You are viewing a plain text version of this content. The canonical link for it is here.
Posted to dev@flink.apache.org by Chesnay Schepler <ch...@apache.org> on 2017/07/03 14:42:27 UTC

[DISCUSS] Long-term plan for build times

Hello,

I want to start a discussion on how we plan to deal with ever-increasing 
build times in the long term.

While the profile reorganization proposed in FLINK-7047 again brings us 
below 50 minute build times
it is only a matter of time once we hit the timeout again. There is 
already one profile getting close to
it (flink-tests + java7/scala10 @ 45-47m) which we can't split up 
further on a module level.

The following is a list of suggestions/efforts brought forth by various 
people and myself that could help:


      Compile time reductions:


 1. *Rework shading model* (in-progress)
      * With the addition of flink-shaded we can reduce the build-times by
         1. not having to build shaded modules for every build
         2. requiring less shading to be required, as we work against
            the shaded namespaces directly
      * *actual impact not measured
 2. *Drop flink-storm*
      * There's been discussions for parking flink-storm anyway, and we
        would save between 1 to 2 minutes.
 3. *R**epository split*
      * A "flink-libraries" repo wouldn't require building core modules,
        connectors; by design it would download all these and only
        compile flink-libraries modules.


      Test time reductions:


 1. *Don't run expensive tests* (duh)*
    *
      * A significant portion of the build time is spent on a relatively
        small number of tests (excerpt below):
          o flink-runtime
              + ChannelViewsTest (1m)
              + FileChannelStreamsITCase (40s)
              + ExternalSortITCase (2.5m)
              + ExternalSortLargeRecordsITCase (2m)
          o flink-tests
              + JobManagerHACheckpointRecoveryITCase (2.5m)
              + TaskManagerProcessFailureBatchRecoveryITCase (1m)
              + JobManagerHAProcessFailureBatchRecoveryITCase (1.5m)
              + UdfStreamOperatorCheckpointingITCase (2m)
              + IncrementalRocksDbBackendEventTimeWindowCheckpointingITCase
                (3m)
      * We can either rework/tweak these tests or move them into
        nightly/cron builds
 2. *R**epository split*
      * In the context of build times the main benefit of a repo split
        is reduction in compile times. A "flink-libraries" repo wouldn't
        require building core modules, connectors or a complicated maven
        setup to work around these; by design it would download all
        these and only compile flink-libraries modules.
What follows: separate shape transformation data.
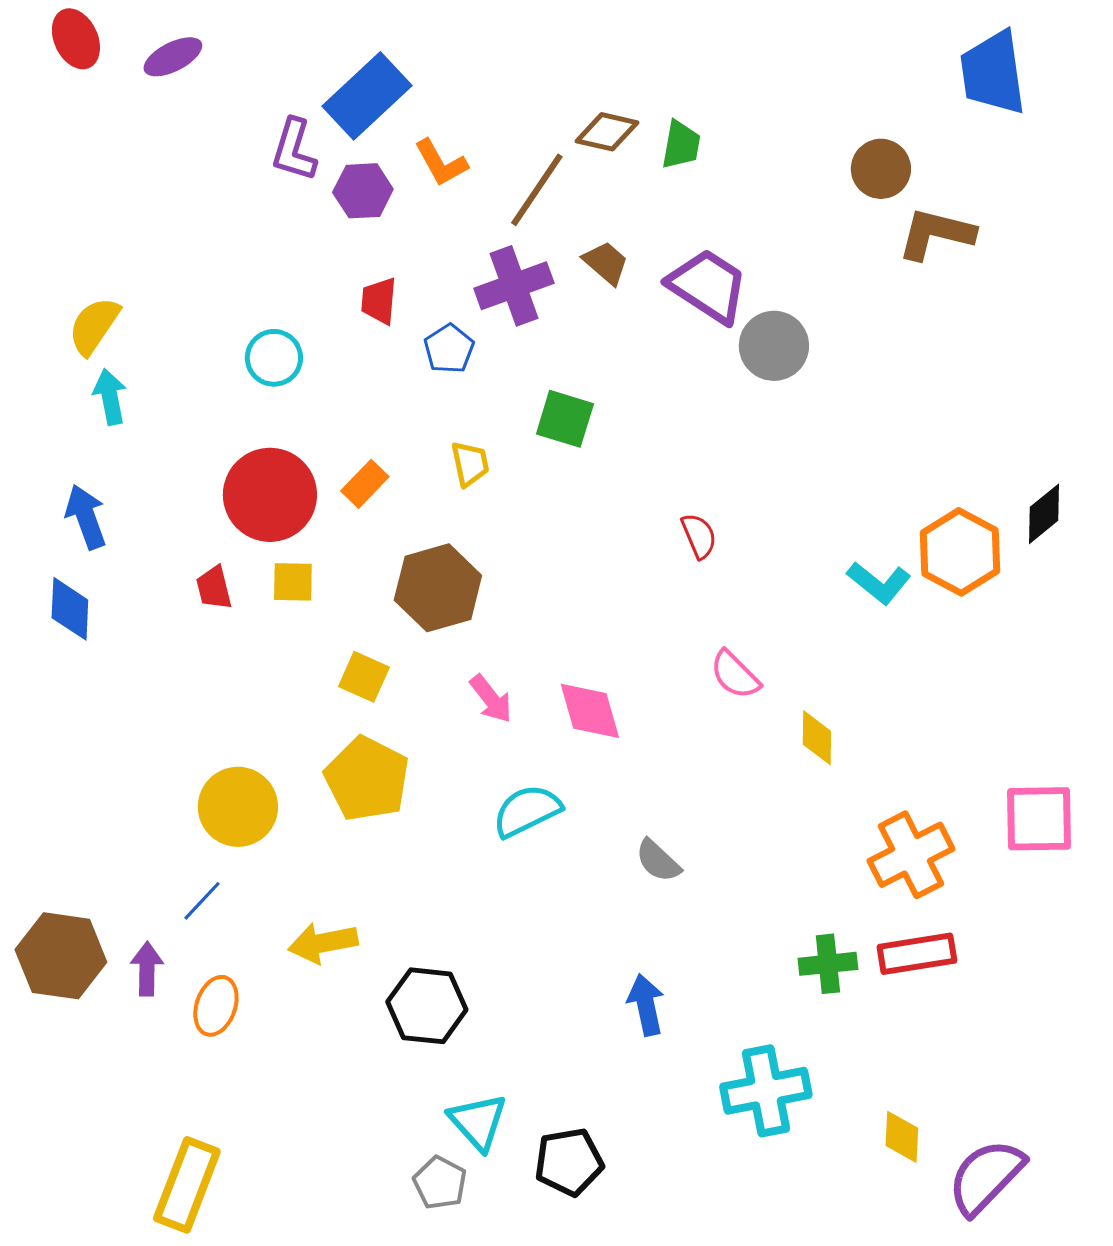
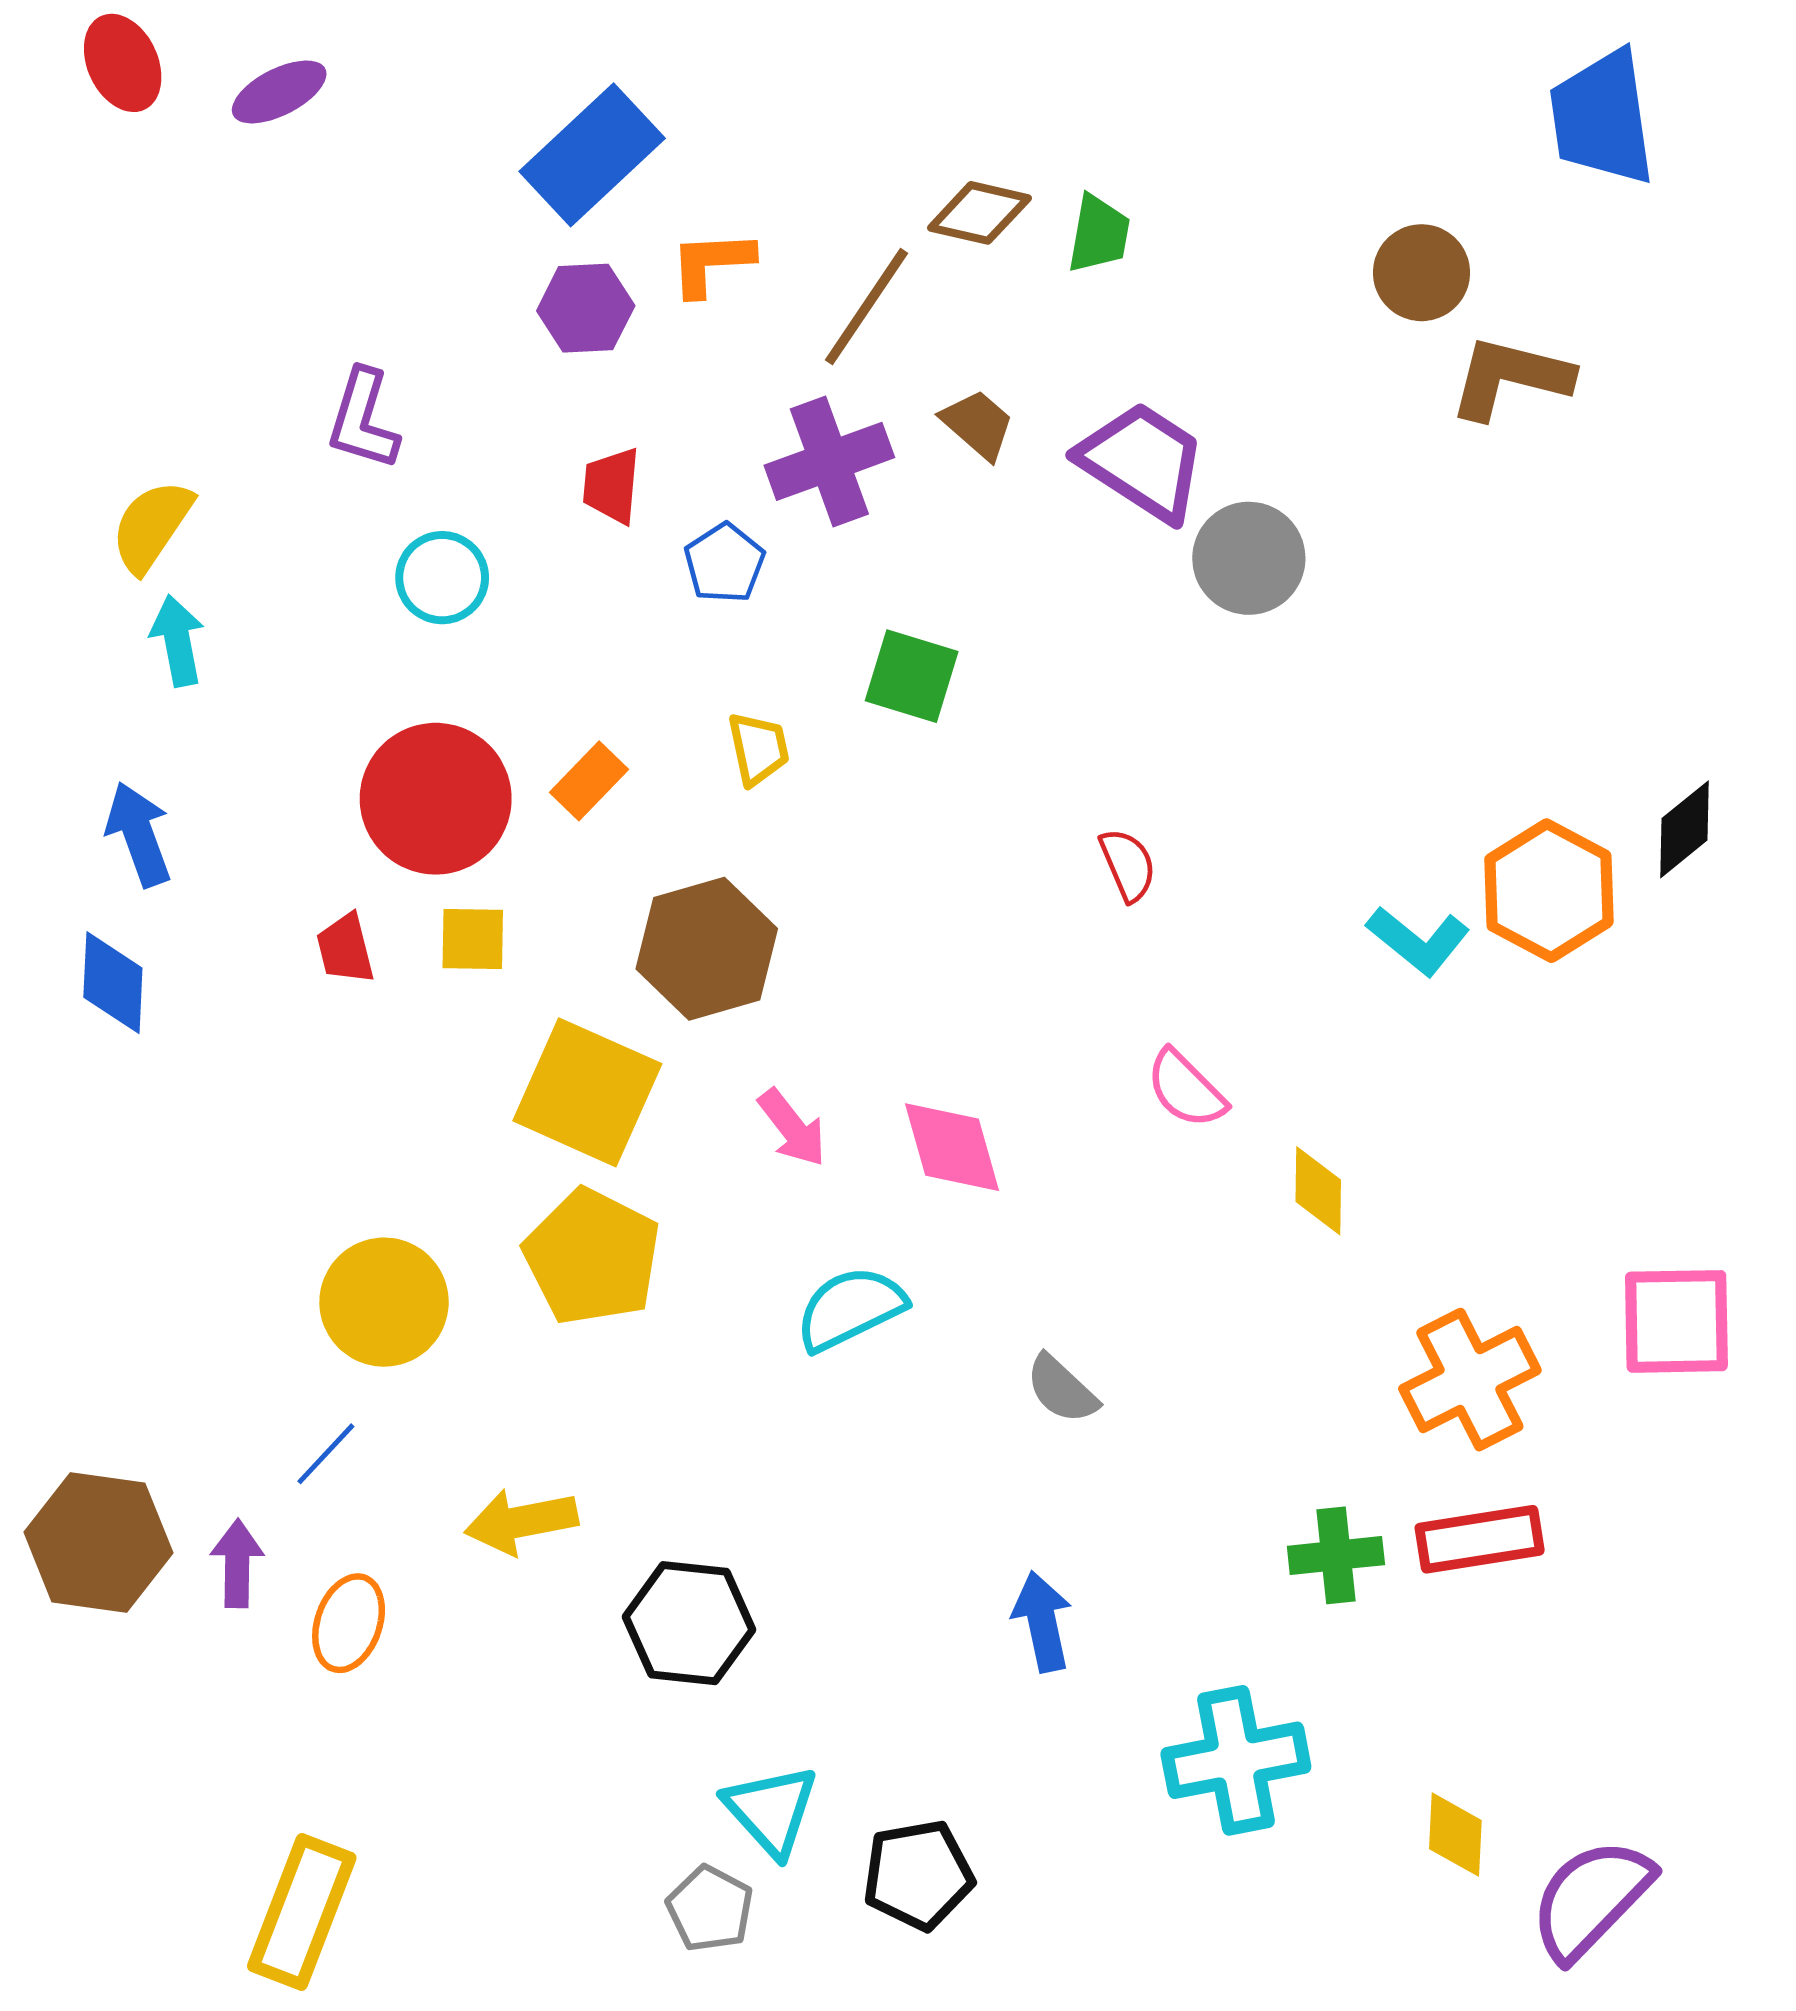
purple L-shape: (294, 150) -> (363, 420), moved
orange L-shape: (441, 163) -> (712, 263), turned 116
yellow square: (364, 677) -> (587, 1092), size x1.8

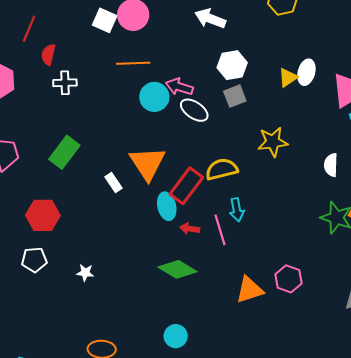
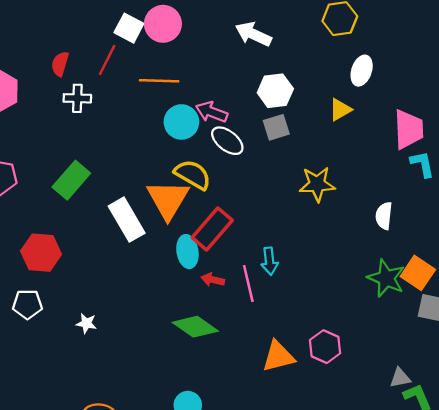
red line: (29, 29) -> (107, 60), moved
white ellipse: (306, 72) -> (362, 71), moved
yellow semicircle: (222, 169) -> (193, 175), moved, turned 40
white rectangle: (113, 183) -> (127, 220), size x1.8

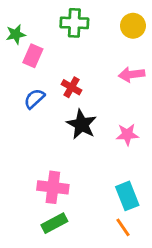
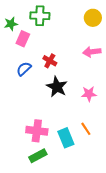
green cross: (74, 23) -> (40, 16), moved
cyan rectangle: (127, 196) -> (66, 138), moved
orange line: (123, 227) -> (86, 129), moved

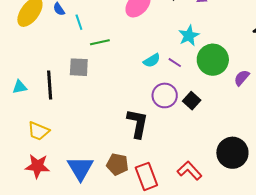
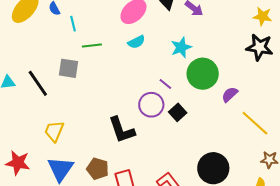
cyan semicircle: (152, 60) -> (136, 42), moved
purple line: (175, 63) -> (165, 84), moved
black line: (50, 85) -> (38, 83), turned -36
black L-shape: (138, 123) -> (122, 130), turned 144
yellow trapezoid: (39, 131) -> (54, 131), moved, turned 85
Let me know what you think.


Regards,

Chesnay Schepler


Re: [DISCUSS] Long-term plan for build times

Posted by Ted Yu <yu...@gmail.com>.
Have we considered using tool(s) such as nailgun ?

https://www.lightbend.com/blog/zinc-and-incremental-compilation

Cheers

On Mon, Jul 3, 2017 at 7:42 AM, Chesnay Schepler <ch...@apache.org> wrote:

> Hello,
>
> I want to start a discussion on how we plan to deal with ever-increasing
> build times in the long term.
>
> While the profile reorganization proposed in FLINK-7047 again brings us
> below 50 minute build times
> it is only a matter of time once we hit the timeout again. There is
> already one profile getting close to
> it (flink-tests + java7/scala10 @ 45-47m) which we can't split up further
> on a module level.
>
> The following is a list of suggestions/efforts brought forth by various
> people and myself that could help:
>
>
>      Compile time reductions:
>
>
> 1. *Rework shading model* (in-progress)
>      * With the addition of flink-shaded we can reduce the build-times by
>         1. not having to build shaded modules for every build
>         2. requiring less shading to be required, as we work against
>            the shaded namespaces directly
>      * *actual impact not measured
> 2. *Drop flink-storm*
>      * There's been discussions for parking flink-storm anyway, and we
>        would save between 1 to 2 minutes.
> 3. *R**epository split*
>      * A "flink-libraries" repo wouldn't require building core modules,
>        connectors; by design it would download all these and only
>        compile flink-libraries modules.
>
>
>      Test time reductions:
>
>
> 1. *Don't run expensive tests* (duh)*
>    *
>      * A significant portion of the build time is spent on a relatively
>        small number of tests (excerpt below):
>          o flink-runtime
>              + ChannelViewsTest (1m)
>              + FileChannelStreamsITCase (40s)
>              + ExternalSortITCase (2.5m)
>              + ExternalSortLargeRecordsITCase (2m)
>          o flink-tests
>              + JobManagerHACheckpointRecoveryITCase (2.5m)
>              + TaskManagerProcessFailureBatchRecoveryITCase (1m)
>              + JobManagerHAProcessFailureBatchRecoveryITCase (1.5m)
>              + UdfStreamOperatorCheckpointingITCase (2m)
>              + IncrementalRocksDbBackendEventTimeWindowCheckpointingITCase
>                (3m)
>      * We can either rework/tweak these tests or move them into
>        nightly/cron builds
> 2. *R**epository split*
>      * In the context of build times the main benefit of a repo split
>        is reduction in compile times. A "flink-libraries" repo wouldn't
>        require building core modules, connectors or a complicated maven
>        setup to work around these; by design it would download all
>        these and only compile flink-libraries modules.
>
> Let me know what you think.
>
>
> Regards,
>
> Chesnay Schepler
>
>